Love may be lovelier the second time around, but second inaugurations rarely outdo the first. Washington, D.C., is preparing for a much smaller to-do than President Obama’s 2009 unprecedented blowout. Almost 2 million people crowded into the capital in 2009. On Friday, D.C. authorities downgraded expectations from between 600,000 and 800,000 to between 500,000 and 700,000.
As the weekend celebrations revved up, downtown hotel rooms were still available for roughly $200. Managers priced some suites at a third of what visitors paid in 2009. Outrageously expensive spaces, like the $50,000 spread at the W Hotel, were left unbooked. “Obviously, the demand is softer,” says Solomon Keene, President of D.C.’s major hotel association.

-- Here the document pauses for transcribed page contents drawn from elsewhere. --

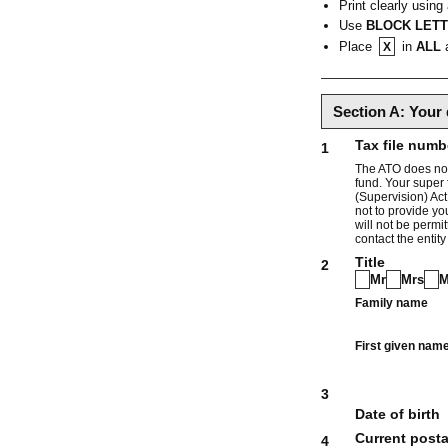
Print clearly using
Use
BLOCK LET
Place
in
ALL
a
X
Section A: Your 
Tax file numb
1
The ATO does not 
fund. Your super 
(Supervision) Act
not to provide yo
will not be permi
contact the entity
Title
2
Mr
Mrs
M
Family name
First given nam
3
Date of birth
Current posta
4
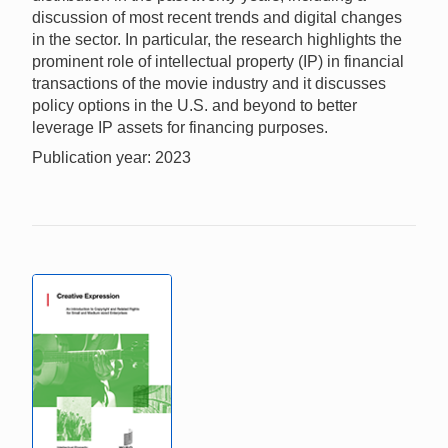
discussion of most recent trends and digital changes
in the sector. In particular, the research highlights the
prominent role of intellectual property (IP) in financial
transactions of the movie industry and it discusses
policy options in the U.S. and beyond to better
leverage IP assets for financing purposes.
Publication year: 2023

Compared to the days before Obama’s first inauguration—when hotel bookings were “historic”—Keene says the major D.C. lodging establishments are experiencing a “significant drop off.”
Four years ago, the D.C. metro authority deputized 200 out-of-town officers to help with the crowds. “We’re seeing an unprecedented level of interest and cooperation from law enforcement agencies across the country,” officials announced in a press release about the “historic occasion.” This time, their notice relayed without fanfare that the number will be 150. Spokesman Dan Stessel says that while the authority is prepared for a repeat of the record-breaking 1.1 million rides on the city’s buses and metros, officials are anticipating as little as half. Relatively speaking, Stessel says, preparations for 2013 were much like dusting off a playbook.

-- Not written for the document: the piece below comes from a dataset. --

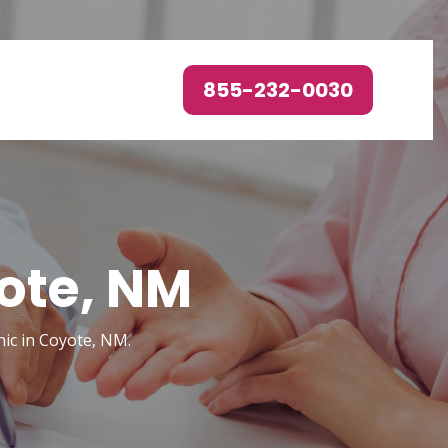
855-232-0030
ote, NM
nic in Coyote, NM.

The official events are more subdued, too. Some 13,000 civilians and members of the military marched down Pennsylvania Ave. in 2009: on Monday, 10,000 will take part in the parade. Last time, 9,300 National Guard troops arrived to provide support during the day: this time, 6,000 have. And while Obama’s first inauguration was preceded by days of galas and high-profile concerts, Bruce Springsteen’s name is noticeably absent from the 2013 programs.

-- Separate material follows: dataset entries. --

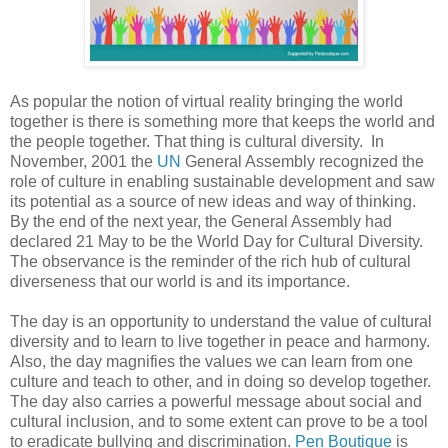
As popular the notion of virtual reality bringing the world
together is there is something more that keeps the world and
the people together. That thing is cultural diversity. In
November, 2001 the
UN
General Assembly recognized the
role of culture in enabling sustainable development and saw
its potential as a source of new ideas and way of thinking.
By the end of the next year, the General Assembly had
declared 21 May to be the World Day for Cultural Diversity.
The observance is the reminder of the rich hub of cultural
diverseness that our world is and its importance.
The day is an opportunity to understand the value of cultural
diversity and to learn to live together in peace and harmony.
Also, the day magnifies the values we can learn from one
culture and teach to other, and in doing so develop together.
The day also carries a powerful message about social and
cultural inclusion, and to some extent can prove to be a tool
to eradicate bullying and discrimination.
Pen Boutique
is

Of course, the gap between 2009 and 2013 feels big because enthusiasm levels—and all the logistics and pomp and dollar bills that go with them—were off the charts when the country swore in its first African-American president. Second inaugurals are inevitably less thrilling, too. “A first inaugural pretty much always feels like an inflection point in history. There’s change in leadership at the White House even if there isn’t change in party,” says former Clinton speechwriter Jeff Shesol. “That invests the first inaugural with a kind of historical weight that it is harder to feel or to create the second time around. This is continuity rather than change.”
As Stessel points out, no one really knows how many people will show up. Compared to the crowds that descended for the second oaths of George W. Bush and Bill Clinton, Monday’s event is still estimated to be much larger. Given that the weather is supposed to be less bone-freezing—in the 40s instead of the 20s—more on-the-fencers may brave the streets, too. That is to say: in the grand scheme of inaugural celebrations, this might not be one for the history books, but it will still be one to remember.